E ci sono ancora dati a venire. Nel Regno Unito, l’epidemiologo Martin Landray e il ricercatore sulle malattie infettive Peter Horby, entrambi dell’Università di Oxford, stanno conducendo il grande studio RECOVERY, che sta testando diverse terapie, tra cui il plasma convalescente, in persone ricoverate con COVID-19. E Gordon e i suoi colleghi stanno testando il plasma convalescente in persone in terapia intensiva, in uno studio internazionale chiamato REMAP-CAP. Ma la prima ondata della pandemia nel Regno Unito è in gran parte passata, quindi Landray dice che non si aspetta di avere risultati fino alla fine dell’anno, quando alcuni modelli epidemiologici prevedono che i casi di COVID-19 aumenteranno di nuovo. Nel frattempo, dice, il team di RECOVERY sta accumulando plasma dai donatori, per dispiegarsi rapidamente se l’ondata arriverà.

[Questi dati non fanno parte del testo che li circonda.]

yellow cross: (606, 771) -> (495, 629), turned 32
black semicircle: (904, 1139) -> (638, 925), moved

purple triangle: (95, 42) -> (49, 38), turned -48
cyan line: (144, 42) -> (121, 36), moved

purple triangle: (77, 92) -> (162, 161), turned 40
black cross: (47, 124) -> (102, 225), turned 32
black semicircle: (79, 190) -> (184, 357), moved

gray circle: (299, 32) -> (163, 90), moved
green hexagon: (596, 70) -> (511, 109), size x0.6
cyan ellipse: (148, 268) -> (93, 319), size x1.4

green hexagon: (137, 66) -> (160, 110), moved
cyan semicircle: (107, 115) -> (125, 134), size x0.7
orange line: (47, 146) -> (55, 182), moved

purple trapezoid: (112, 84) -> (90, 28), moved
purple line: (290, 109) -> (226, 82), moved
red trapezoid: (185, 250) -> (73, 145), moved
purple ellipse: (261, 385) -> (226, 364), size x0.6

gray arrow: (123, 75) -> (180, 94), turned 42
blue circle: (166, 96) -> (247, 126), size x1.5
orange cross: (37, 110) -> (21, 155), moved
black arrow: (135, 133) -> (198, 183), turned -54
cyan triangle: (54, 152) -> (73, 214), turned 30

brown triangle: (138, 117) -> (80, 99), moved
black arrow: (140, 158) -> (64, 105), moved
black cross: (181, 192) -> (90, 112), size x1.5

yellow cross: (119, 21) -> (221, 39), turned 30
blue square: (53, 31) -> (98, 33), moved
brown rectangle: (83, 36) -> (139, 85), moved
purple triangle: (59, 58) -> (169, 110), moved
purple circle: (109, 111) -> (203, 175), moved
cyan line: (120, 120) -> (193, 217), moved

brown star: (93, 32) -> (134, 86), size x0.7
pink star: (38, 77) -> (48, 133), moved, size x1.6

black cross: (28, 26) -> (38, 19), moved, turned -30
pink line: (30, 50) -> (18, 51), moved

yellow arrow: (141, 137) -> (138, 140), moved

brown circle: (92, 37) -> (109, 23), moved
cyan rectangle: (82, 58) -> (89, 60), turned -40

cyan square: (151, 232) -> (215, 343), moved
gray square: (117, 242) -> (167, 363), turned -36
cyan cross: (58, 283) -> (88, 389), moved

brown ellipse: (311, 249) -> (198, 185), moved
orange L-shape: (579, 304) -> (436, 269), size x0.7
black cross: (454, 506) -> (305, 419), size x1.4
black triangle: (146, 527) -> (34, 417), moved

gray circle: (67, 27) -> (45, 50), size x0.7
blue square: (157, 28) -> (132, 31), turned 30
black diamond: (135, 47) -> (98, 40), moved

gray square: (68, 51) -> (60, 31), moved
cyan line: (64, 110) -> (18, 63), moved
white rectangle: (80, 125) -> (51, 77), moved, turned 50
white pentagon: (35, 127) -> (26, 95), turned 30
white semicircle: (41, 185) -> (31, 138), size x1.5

Landray mette in guardia dal presumere che il plasma convalescente funzioni fino a quando i dati non saranno disponibili. “Abbiamo visto in questa epidemia quanto possano essere sbagliate le ipotesi scientifiche benintenzionate”, dice, indicando l’idrossiclorochina come esempio. Il farmaco contro la malaria ha mostrato promesse contro il COVID-19 in piccole prove iniziali e studi di laboratorio, ma alla fine è stato dimostrato che non ha avuto effetti sulla malattia4.

“C’è una buona scienza dietro il plasma convalescente e una buona ragione per pensare che possa rivelarsi un trattamento efficace”, dice Landray. “Ma il punto è che non abbiamo abbastanza dati per saperlo”.